Problem requirements:
Repeat the data word for word, excluding every picture.
*** Material for the task ***
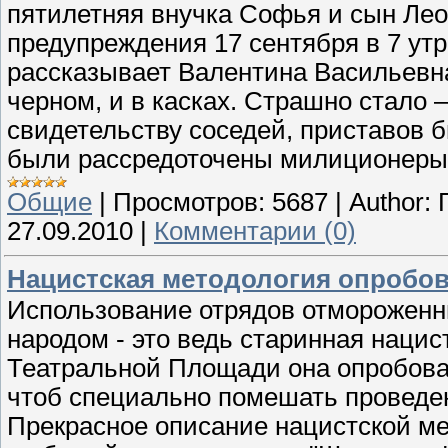
пятилетняя внучка Софья и сын Лео
предупреждения 17 сентября в 7 утра
рассказывает Валентина Васильевна
черном, и в касках. Страшно стало –
свидетельству соседей, приставов 
были рассредоточены милиционеры
Общие
|
Просмотров:
5687
|
Author:
27.09.2010
|
Комментарии (0)
Нацистская методология опробов
Использование отрядов отмороженн
народом - это ведь старинная нацист
Театральной Площади она опробова
чтоб специально помешать провед
Прекрасное описание нацистской м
***
Exercise answer:
пятилетняя внучка Софья и сын Лео
предупреждения 17 сентября в 7 утра
рассказывает Валентина Васильевна
черном, и в касках. Страшно стало –
свидетельству соседей, приставов 
были рассредоточены милиционеры
Общие
|
Просмотров:
5687
|
Author:
27.09.2010
|
Комментарии (0)
Нацистская методология опробов
Использование отрядов отмороженн
народом - это ведь старинная нацист
Театральной Площади она опробова
чтоб специально помешать провед
Прекрасное описание нацистской м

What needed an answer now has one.